Daily market wire 17 Jan 2017

Lachstock Consulting, January 17, 2017

The US market was closed for the Martin Luther King, Jr. holiday, which saw very limited global trade overnight.

Matif canola up 1.75€ to 416.75€. The Dow Jones down -5.270 to 19885.73 , Crude Oil up 0.120c to 52.49c, AUD down to 0.74742c, CAD down to 1.317c, (AUDCAD 0.984) and the was EUR up to 1.06c (AUDEUR 0.7048).
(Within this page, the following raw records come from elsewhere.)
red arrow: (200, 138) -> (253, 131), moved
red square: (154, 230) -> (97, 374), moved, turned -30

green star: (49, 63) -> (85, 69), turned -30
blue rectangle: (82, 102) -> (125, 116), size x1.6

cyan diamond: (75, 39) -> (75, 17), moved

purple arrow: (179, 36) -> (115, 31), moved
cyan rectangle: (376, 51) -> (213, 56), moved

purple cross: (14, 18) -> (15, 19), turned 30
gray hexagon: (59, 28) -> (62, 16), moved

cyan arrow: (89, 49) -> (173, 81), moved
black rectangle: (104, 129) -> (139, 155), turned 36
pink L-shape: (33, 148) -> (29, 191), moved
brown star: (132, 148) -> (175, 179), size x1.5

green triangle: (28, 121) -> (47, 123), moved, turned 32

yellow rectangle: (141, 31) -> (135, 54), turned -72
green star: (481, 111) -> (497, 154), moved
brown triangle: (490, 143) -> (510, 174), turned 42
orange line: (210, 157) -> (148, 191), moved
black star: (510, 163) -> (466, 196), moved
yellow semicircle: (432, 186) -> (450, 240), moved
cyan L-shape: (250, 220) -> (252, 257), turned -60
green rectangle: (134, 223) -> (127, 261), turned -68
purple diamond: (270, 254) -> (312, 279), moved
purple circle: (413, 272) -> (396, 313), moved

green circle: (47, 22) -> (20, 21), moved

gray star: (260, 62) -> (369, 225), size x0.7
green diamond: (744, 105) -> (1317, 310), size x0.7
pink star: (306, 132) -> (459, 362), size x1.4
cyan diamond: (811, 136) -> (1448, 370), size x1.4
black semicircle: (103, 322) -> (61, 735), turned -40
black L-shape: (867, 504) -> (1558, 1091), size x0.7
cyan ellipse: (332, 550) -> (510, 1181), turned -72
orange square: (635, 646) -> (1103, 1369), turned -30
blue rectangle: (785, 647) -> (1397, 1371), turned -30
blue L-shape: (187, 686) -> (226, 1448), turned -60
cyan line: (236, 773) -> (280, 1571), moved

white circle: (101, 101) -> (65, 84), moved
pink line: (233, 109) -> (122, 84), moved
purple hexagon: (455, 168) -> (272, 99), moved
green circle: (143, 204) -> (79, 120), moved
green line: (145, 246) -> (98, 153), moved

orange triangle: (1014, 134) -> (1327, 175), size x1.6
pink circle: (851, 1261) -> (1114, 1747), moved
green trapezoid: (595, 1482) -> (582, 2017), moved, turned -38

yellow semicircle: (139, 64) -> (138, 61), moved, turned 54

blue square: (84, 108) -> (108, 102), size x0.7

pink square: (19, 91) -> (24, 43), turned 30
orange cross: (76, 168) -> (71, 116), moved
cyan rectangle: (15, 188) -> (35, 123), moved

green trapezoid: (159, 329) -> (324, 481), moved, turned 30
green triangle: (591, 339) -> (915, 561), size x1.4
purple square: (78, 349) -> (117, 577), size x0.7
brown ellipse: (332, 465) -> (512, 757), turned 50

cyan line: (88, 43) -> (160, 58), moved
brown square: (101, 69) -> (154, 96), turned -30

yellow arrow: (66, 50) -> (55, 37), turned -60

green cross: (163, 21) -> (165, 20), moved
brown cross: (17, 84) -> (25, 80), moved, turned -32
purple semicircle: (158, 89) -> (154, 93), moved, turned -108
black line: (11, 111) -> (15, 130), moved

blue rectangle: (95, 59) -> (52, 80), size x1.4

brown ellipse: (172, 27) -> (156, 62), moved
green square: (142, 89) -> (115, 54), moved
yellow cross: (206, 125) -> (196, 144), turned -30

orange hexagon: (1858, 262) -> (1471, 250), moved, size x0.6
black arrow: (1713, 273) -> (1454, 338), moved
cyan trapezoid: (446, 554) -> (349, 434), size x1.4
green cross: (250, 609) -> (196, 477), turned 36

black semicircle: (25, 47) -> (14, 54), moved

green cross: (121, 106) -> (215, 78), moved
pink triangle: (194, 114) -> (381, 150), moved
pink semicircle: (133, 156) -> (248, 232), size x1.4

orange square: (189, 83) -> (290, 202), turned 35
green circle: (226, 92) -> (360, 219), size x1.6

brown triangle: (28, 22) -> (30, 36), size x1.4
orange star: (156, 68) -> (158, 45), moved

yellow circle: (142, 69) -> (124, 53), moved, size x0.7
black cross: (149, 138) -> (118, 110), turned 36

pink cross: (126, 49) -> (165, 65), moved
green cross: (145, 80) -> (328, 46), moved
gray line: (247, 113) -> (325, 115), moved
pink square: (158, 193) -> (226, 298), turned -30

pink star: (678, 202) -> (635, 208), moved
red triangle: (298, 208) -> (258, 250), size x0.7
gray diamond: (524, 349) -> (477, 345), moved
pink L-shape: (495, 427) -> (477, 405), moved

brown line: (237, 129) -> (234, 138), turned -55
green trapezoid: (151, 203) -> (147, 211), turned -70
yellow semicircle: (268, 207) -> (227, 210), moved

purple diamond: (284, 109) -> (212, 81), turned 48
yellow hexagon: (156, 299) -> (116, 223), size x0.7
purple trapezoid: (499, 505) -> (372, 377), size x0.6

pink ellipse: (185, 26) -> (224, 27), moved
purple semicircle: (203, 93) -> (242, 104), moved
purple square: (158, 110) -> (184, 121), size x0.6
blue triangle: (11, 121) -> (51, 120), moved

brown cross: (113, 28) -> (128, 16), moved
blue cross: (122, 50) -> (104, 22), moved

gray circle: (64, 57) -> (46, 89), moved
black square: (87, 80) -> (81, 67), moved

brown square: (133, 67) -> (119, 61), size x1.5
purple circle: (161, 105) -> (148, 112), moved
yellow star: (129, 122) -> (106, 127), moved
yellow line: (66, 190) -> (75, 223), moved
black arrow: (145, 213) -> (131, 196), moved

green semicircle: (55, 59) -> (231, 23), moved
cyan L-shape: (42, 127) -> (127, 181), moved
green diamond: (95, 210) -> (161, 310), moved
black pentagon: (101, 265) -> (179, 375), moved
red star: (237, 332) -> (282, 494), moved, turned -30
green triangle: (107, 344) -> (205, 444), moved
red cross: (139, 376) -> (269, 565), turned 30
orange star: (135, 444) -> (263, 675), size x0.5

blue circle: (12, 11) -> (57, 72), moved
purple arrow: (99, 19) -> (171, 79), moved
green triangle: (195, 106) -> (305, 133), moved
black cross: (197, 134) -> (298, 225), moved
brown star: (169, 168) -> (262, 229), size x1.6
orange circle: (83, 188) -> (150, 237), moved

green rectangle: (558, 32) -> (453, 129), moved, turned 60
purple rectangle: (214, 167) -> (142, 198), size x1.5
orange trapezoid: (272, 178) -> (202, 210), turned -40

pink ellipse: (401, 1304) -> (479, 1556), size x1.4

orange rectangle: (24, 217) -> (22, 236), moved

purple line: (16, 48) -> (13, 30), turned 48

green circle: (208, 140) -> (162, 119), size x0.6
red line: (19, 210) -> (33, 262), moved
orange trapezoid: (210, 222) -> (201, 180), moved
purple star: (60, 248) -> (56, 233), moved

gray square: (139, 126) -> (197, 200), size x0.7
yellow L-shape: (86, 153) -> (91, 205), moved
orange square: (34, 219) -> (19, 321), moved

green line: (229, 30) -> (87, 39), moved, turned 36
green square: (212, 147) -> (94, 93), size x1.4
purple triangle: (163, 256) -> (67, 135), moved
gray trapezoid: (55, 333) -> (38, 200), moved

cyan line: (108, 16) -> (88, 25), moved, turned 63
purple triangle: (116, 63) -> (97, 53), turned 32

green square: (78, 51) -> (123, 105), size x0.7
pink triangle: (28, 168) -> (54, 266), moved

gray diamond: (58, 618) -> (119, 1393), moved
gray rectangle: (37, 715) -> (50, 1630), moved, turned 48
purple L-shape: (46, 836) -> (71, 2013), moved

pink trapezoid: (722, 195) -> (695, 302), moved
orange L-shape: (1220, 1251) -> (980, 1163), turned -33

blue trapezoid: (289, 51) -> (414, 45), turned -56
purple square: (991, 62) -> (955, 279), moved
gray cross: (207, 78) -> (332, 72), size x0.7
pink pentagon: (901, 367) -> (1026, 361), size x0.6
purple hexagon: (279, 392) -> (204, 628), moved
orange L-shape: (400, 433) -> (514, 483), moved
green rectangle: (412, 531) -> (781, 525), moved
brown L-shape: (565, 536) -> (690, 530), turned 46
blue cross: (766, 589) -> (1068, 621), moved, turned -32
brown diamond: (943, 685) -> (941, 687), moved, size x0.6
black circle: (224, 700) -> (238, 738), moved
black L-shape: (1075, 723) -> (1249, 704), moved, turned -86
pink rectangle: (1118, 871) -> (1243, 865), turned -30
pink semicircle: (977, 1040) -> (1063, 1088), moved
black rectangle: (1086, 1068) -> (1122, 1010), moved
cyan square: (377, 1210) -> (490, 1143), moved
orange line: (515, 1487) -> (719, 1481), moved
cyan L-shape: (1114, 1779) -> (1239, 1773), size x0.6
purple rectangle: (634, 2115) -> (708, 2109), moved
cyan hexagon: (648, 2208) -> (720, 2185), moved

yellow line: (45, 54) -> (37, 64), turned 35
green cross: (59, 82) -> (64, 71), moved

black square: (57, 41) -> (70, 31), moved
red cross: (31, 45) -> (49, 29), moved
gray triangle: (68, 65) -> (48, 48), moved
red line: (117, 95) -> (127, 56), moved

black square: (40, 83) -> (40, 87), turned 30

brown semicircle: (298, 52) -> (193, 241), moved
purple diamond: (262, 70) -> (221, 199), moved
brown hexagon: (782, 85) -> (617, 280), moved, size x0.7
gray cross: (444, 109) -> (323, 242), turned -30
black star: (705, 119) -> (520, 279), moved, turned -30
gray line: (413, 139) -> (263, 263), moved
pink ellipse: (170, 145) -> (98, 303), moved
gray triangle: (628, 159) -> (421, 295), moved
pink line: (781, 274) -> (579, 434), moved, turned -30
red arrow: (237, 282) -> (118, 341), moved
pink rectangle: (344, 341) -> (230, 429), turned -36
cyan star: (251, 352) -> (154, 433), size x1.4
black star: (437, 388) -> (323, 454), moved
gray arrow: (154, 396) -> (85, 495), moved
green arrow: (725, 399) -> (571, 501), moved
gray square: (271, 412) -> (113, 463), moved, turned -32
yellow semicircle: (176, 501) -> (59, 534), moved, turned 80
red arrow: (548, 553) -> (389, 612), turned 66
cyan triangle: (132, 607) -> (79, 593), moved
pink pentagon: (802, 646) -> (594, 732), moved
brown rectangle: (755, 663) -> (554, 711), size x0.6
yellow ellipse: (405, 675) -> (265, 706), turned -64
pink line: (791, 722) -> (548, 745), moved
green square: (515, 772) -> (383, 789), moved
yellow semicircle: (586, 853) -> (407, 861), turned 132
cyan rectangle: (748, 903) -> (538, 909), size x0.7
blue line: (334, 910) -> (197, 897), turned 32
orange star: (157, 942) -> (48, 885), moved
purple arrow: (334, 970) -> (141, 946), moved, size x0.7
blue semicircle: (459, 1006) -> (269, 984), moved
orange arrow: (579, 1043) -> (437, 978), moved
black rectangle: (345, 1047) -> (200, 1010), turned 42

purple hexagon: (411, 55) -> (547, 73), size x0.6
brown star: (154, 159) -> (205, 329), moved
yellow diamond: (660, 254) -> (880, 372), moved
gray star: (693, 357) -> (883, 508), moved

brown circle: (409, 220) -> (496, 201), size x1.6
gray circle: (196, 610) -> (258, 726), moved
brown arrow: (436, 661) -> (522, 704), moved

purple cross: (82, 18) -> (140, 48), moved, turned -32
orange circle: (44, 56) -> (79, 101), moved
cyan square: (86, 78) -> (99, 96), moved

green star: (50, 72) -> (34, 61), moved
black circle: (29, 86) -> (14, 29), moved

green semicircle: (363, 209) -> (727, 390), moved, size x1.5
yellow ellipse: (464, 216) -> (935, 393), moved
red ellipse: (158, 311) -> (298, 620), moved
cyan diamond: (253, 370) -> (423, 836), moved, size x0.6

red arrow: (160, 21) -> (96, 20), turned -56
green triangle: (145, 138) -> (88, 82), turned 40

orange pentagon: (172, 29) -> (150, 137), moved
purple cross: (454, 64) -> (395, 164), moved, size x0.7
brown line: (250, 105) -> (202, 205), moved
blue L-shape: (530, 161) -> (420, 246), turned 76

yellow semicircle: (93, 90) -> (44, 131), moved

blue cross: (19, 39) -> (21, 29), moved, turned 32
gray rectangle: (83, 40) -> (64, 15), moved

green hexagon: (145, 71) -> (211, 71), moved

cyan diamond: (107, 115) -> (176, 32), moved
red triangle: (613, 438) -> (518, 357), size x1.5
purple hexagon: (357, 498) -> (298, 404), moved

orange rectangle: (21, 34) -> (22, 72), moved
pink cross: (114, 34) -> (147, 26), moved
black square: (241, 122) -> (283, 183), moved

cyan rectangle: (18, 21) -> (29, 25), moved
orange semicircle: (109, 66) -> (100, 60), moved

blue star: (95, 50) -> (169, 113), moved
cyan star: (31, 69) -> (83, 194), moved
There’s not a great deal of fundamental news to report in this morning’s Daily Market Wire. Further rainfall is forecast for Argentina which will place pressure on harvested acres of soybeans. This issue has increased in significance, given the lower supplies brought on after the recent USDA report. This helped Matif Canola to rally in spite of a stronger euro. Matif wheat futures were lower on limited volume, given the US market closure. Cold temperature are ongoing in the US which should find some support for new season winter wheat prices.
In Australia, the trade remains focused on executing their Q1 program as harvest winds up in SA and Victoria. Grower liquidity appears to be thinning, which may see some price increases going forward. The wheat market needs ongoing export demand, to reduce a burdensome carry out.
Barley and Canola demand is strong, so we need see wheat lift once their programs are completed.
The AUD appears toppy after recent gains, so a sell-off here could provide good opportunities from a pricing perspective.
On the weather front, the rainfall forecast for SA continues to push back, which will be welcome by those left harvesting wheat. The forecast there is reasonably clear for the next 4 days which enable good progress.